- _Work item_: Transcribe the full listing exactly, and drop every picture.

- _Given data_:
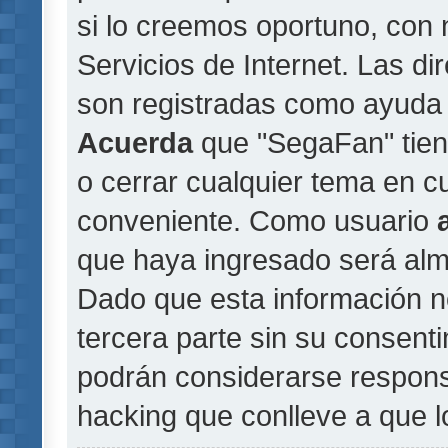
si lo creemos oportuno, con 
Servicios de Internet. Las di
son registradas como ayuda 
Acuerda
que "SegaFan" tiene
o cerrar cualquier tema en 
conveniente. Como usuario
que haya ingresado será al
Dado que esta información n
tercera parte sin su consent
podrán considerarse responsa
hacking que conlleve a que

- _Exercise output_:
si lo creemos oportuno, con 
Servicios de Internet. Las di
son registradas como ayuda 
Acuerda
que "SegaFan" tiene
o cerrar cualquier tema en 
conveniente. Como usuario
que haya ingresado será al
Dado que esta información n
tercera parte sin su consent
podrán considerarse responsa
hacking que conlleve a que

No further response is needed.